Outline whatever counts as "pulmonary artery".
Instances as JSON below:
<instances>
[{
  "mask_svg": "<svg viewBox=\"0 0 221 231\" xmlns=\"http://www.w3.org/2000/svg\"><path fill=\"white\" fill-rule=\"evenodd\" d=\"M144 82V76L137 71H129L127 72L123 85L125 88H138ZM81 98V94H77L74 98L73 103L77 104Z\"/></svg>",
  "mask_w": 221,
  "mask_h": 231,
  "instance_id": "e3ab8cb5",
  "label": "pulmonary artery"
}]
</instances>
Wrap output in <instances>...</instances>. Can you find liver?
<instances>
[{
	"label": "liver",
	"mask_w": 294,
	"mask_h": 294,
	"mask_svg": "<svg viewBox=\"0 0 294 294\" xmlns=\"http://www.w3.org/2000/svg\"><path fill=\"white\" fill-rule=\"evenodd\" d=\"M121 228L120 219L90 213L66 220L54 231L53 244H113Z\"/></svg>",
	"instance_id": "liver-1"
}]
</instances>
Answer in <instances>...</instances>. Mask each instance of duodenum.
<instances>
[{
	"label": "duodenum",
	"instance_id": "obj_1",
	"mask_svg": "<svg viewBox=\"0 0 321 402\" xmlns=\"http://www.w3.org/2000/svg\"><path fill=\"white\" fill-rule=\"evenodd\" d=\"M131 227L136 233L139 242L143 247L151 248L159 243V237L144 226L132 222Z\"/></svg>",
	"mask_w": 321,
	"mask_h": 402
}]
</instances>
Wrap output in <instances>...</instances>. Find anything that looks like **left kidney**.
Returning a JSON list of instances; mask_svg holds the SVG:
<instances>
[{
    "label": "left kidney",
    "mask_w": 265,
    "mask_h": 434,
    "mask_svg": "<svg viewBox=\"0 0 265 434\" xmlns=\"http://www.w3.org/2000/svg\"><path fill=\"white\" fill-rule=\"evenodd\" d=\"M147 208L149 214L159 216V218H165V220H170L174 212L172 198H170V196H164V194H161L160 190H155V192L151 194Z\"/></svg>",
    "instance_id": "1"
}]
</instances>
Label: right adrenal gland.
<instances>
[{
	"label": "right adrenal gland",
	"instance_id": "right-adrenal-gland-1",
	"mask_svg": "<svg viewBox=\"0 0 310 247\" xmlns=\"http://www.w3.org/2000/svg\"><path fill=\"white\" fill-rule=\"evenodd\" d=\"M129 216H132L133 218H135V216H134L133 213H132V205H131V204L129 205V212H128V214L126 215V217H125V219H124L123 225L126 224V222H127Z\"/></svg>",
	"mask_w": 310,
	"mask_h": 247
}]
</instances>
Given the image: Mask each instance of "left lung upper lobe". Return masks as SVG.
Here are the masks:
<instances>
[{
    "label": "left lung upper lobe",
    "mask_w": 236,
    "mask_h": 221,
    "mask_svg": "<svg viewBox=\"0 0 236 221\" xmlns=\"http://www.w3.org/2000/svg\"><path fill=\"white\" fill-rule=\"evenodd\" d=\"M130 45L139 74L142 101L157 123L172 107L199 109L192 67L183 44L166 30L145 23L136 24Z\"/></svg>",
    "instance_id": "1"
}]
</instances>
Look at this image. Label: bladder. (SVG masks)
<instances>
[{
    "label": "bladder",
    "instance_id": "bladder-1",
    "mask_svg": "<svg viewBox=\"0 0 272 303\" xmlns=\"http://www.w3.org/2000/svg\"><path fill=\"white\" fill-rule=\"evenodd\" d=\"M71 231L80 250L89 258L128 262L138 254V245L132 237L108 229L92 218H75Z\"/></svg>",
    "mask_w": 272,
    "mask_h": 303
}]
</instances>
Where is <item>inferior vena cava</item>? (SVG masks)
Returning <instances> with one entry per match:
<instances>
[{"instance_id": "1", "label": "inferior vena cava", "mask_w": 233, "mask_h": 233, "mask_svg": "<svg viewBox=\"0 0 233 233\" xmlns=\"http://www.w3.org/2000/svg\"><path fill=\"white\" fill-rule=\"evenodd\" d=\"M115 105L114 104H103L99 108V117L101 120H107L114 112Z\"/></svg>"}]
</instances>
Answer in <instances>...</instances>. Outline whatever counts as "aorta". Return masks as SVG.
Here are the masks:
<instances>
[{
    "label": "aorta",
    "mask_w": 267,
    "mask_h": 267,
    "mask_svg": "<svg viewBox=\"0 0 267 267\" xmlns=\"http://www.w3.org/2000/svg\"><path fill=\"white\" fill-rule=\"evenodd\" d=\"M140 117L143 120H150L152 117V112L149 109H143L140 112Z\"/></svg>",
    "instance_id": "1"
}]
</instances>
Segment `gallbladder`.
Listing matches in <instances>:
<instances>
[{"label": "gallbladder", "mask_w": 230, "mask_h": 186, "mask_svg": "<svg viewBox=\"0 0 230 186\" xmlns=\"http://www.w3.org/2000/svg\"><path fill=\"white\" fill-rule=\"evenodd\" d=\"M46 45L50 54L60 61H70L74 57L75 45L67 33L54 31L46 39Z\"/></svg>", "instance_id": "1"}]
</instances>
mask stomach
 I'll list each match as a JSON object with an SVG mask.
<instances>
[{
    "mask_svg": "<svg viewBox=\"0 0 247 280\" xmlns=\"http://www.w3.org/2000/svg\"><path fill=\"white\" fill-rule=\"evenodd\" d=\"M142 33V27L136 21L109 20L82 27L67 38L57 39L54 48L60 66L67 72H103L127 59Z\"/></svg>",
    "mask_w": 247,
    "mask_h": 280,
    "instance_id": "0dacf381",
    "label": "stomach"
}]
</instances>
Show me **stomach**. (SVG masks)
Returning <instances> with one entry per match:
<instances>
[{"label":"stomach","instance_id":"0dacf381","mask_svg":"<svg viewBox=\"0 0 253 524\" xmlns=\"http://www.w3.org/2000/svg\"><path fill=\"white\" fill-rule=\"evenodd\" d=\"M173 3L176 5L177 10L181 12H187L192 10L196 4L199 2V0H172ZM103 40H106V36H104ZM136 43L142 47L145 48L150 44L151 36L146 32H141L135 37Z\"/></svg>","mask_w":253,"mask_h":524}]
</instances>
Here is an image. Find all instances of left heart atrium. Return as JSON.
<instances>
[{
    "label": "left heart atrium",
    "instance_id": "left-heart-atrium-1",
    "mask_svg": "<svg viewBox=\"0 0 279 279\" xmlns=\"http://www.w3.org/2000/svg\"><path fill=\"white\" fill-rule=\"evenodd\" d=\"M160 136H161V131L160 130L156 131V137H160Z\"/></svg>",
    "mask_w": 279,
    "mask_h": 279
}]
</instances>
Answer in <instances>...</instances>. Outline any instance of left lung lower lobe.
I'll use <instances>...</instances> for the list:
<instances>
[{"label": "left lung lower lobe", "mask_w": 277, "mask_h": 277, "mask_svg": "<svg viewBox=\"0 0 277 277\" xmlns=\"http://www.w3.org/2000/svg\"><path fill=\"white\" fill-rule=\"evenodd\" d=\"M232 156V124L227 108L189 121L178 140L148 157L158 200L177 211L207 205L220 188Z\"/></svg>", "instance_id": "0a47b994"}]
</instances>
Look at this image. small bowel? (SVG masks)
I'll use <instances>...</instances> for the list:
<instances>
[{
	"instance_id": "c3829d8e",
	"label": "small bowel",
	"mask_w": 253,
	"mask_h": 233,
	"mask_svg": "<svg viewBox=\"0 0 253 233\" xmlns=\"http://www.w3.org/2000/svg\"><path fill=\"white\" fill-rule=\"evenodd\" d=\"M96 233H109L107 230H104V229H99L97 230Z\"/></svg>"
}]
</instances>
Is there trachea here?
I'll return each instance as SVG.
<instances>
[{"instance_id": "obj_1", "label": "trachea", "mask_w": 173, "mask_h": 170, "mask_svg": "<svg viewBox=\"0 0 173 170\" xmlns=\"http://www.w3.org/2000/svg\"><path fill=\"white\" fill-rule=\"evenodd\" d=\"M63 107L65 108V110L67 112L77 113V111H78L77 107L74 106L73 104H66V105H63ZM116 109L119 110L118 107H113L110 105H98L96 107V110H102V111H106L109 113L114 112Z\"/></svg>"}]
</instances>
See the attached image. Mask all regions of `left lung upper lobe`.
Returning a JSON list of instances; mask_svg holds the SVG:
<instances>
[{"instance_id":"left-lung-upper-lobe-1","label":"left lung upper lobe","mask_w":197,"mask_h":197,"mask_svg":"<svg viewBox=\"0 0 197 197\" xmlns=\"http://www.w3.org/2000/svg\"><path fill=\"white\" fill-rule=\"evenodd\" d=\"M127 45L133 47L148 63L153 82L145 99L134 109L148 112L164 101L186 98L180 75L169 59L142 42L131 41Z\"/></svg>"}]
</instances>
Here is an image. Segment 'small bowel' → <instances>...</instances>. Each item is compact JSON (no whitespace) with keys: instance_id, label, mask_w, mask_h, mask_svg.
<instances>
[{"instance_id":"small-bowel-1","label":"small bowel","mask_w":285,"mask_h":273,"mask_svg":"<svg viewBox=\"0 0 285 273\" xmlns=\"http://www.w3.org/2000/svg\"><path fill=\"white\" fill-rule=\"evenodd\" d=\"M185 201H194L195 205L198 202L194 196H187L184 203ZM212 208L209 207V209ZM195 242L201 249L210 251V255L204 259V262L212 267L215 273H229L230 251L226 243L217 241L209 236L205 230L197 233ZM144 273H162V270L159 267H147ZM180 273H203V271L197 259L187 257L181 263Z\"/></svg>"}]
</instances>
*-*-*
**Prompt**.
Your answer must be the line holding "See the attached" and every later line of the entries above, written out exactly, and nothing else.

**Result of this exercise**.
See the attached image. Mask all regions of `left lung upper lobe`.
Returning a JSON list of instances; mask_svg holds the SVG:
<instances>
[{"instance_id":"left-lung-upper-lobe-1","label":"left lung upper lobe","mask_w":197,"mask_h":197,"mask_svg":"<svg viewBox=\"0 0 197 197\" xmlns=\"http://www.w3.org/2000/svg\"><path fill=\"white\" fill-rule=\"evenodd\" d=\"M127 45L133 47L148 63L153 82L145 99L134 109L148 112L164 101L186 98L180 75L169 59L142 42L131 41Z\"/></svg>"}]
</instances>
Here is an image. Segment 'small bowel' → <instances>...</instances>. Each item is compact JSON (no whitespace) with keys: instance_id, label, mask_w, mask_h, mask_svg.
<instances>
[{"instance_id":"small-bowel-1","label":"small bowel","mask_w":285,"mask_h":273,"mask_svg":"<svg viewBox=\"0 0 285 273\" xmlns=\"http://www.w3.org/2000/svg\"><path fill=\"white\" fill-rule=\"evenodd\" d=\"M185 201H194L195 205L198 202L194 196H187L184 203ZM212 208L209 207V209ZM195 242L201 249L210 251V255L204 259V262L212 267L215 273H229L230 251L226 243L217 241L209 236L205 230L197 233ZM144 273H162V270L159 267H147ZM180 273H203V271L197 259L187 257L181 263Z\"/></svg>"}]
</instances>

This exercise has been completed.